Abstract 317P
Background
Molecular characteristics are essential for the classification and grading of glioma. However, the majority of current understanding is based on public databases that might not accurately reflect the Asian population. Here, we studied the genetic landscape of Chinese glioma patients in hope to provide strong rationales for future molecular classification and prognosis of glioma.
Methods
Tissue samples from 81 glioma patients of which 21 (26%) were astrocytoma (A) and oligodendroglioma (O), 16 (20%) were anaplastic astrocytoma/oligodendroglioma (AO/AA), 32 (40%) were Glioblastoma (GBM), and 8 (10%) were diffuse midline glioma underwent next-generation sequencing with Acornmed panel including 808 cancer-relevant genes.
Results
We identified currently established molecular pathologic markers of glioma, including TP53 (41%),TERT (34%), IDH1/2 (30%), PTEN (19%), ATRX (18%), EGFR (16%), H3F3A (10%) and BRAF (6%).

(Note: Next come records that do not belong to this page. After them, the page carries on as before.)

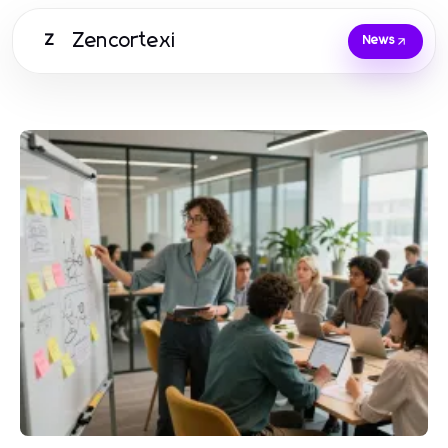
Zencortexi
Z
News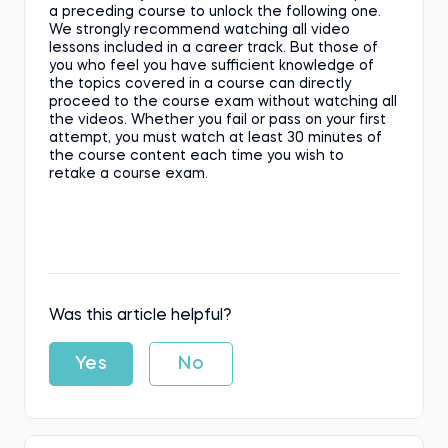
a preceding course to unlock the following one.
We strongly recommend watching all video
lessons included in a career track. But those of
you who feel you have sufficient knowledge of
the topics covered in a course can directly
proceed to the course exam without watching all
the videos. Whether you fail or pass on your first
attempt, you must watch at least 30 minutes of
the course content each time you wish to
retake a course exam.
Was this article helpful?
Yes
No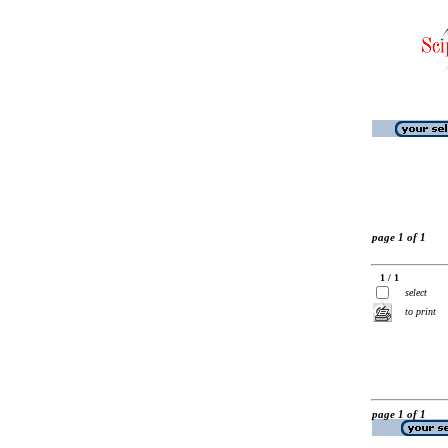
page 1 of 1
1 / 1
select
to print
page 1 of 1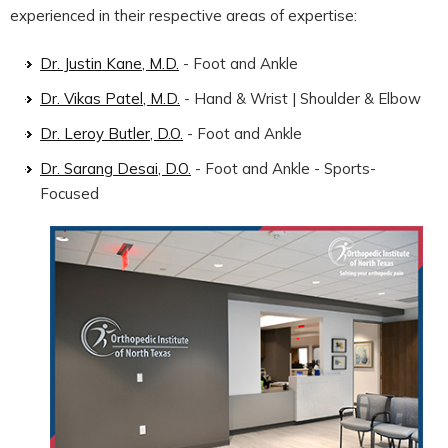
experienced in their respective areas of expertise:
Dr. Justin Kane, M.D.
- Foot and Ankle
Dr. Vikas Patel, M.D.
- Hand & Wrist | Shoulder & Elbow
Dr. Leroy Butler, D.O.
- Foot and Ankle
Dr. Sarang Desai, D.O.
- Foot and Ankle - Sports-
Focused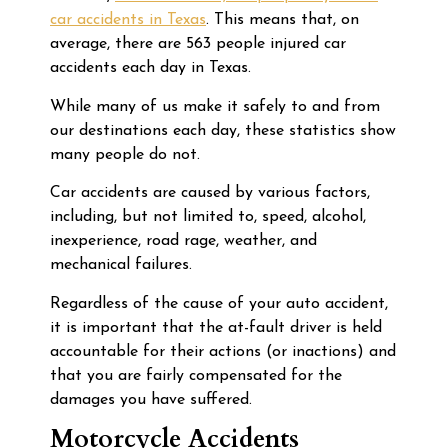
car accidents in Texas
. This means that, on
average, there are 563 people injured car
accidents each day in Texas.
While many of us make it safely to and from
our destinations each day, these statistics show
many people do not.
Car accidents are caused by various factors,
including, but not limited to, speed, alcohol,
inexperience, road rage, weather, and
mechanical failures.
Regardless of the cause of your auto accident,
it is important that the at-fault driver is held
accountable for their actions (or inactions) and
that you are fairly compensated for the
damages you have suffered.
Motorcycle Accidents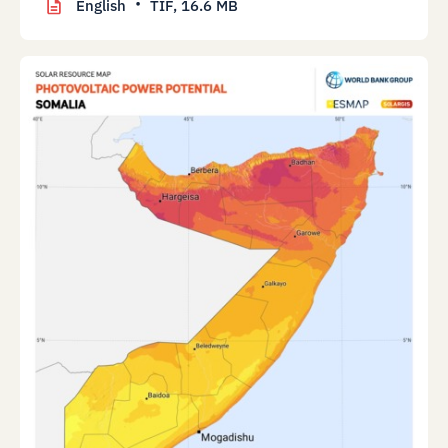
English
TIF,
16.6 MB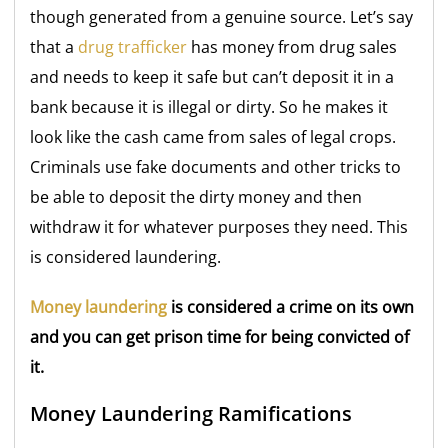
though generated from a genuine source. Let’s say
that a
drug trafficker
has money from drug sales
and needs to keep it safe but can’t deposit it in a
bank because it is illegal or dirty. So he makes it
look like the cash came from sales of legal crops.
Criminals use fake documents and other tricks to
be able to deposit the dirty money and then
withdraw it for whatever purposes they need. This
is considered laundering.
Money laundering
is considered a crime on its own
and you can get prison time for being convicted of
it.
Money Laundering Ramifications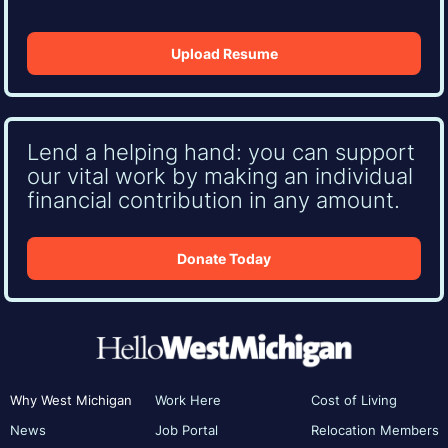
Upload Resume
Lend a helping hand: you can support
our vital work by making an individual
financial contribution in any amount.
Donate Today
Why West Michigan
Work Here
Cost of Living
News
Job Portal
Relocation Members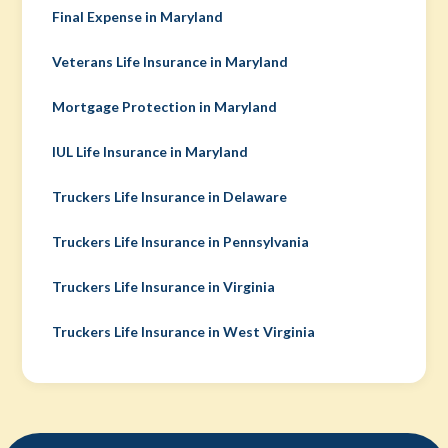
Final Expense in Maryland
Veterans Life Insurance in Maryland
Mortgage Protection in Maryland
IUL Life Insurance in Maryland
Truckers Life Insurance in Delaware
Truckers Life Insurance in Pennsylvania
Truckers Life Insurance in Virginia
Truckers Life Insurance in West Virginia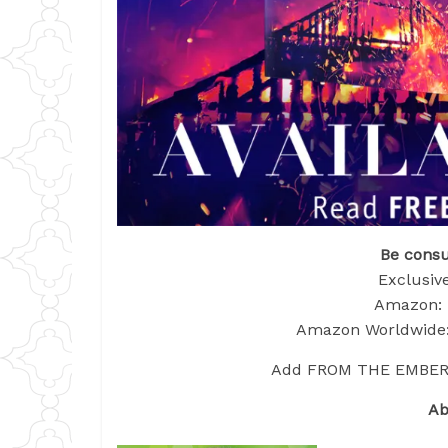
Be consu
Exclusive
Amazon: 
Amazon Worldwide:
Add FROM THE EMBERS t
Ab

IDH mutations were frequent in A and O and were a major discriminate of biologic class (P=0.002). IDH-mutant A/O (grades II) were characterized by MGMT methylation, ATRX, and CIC mutations. AO/AA (grades III) were also IDH1/2-mutant, but instead are characterized by TP53, BRAF, and FUBP1 mutations. GBM typically lacked IDH1/2 mutations and demonstrated EGFR, PTEN, TP53, PIK3CA, and CDKN2A alterations, and TERT promoter mutations. Copy number variations as EGFR, PDGFRA, MET, KIT, which were also significantly associated with GBM but not used for clinical classification (P=0.001). Clinically actionable genetic alterations were detected in 80.95%, 81.25%, and 93.75% of A/O, AA/AO, and GBM, respectively.
Conclusions
We demonstrate that genes characterize the distinction between these pathologic subsets. These results further define molecular subsets of gliomas which may potentially be used for patient stratification and suggest potential targets for treatment.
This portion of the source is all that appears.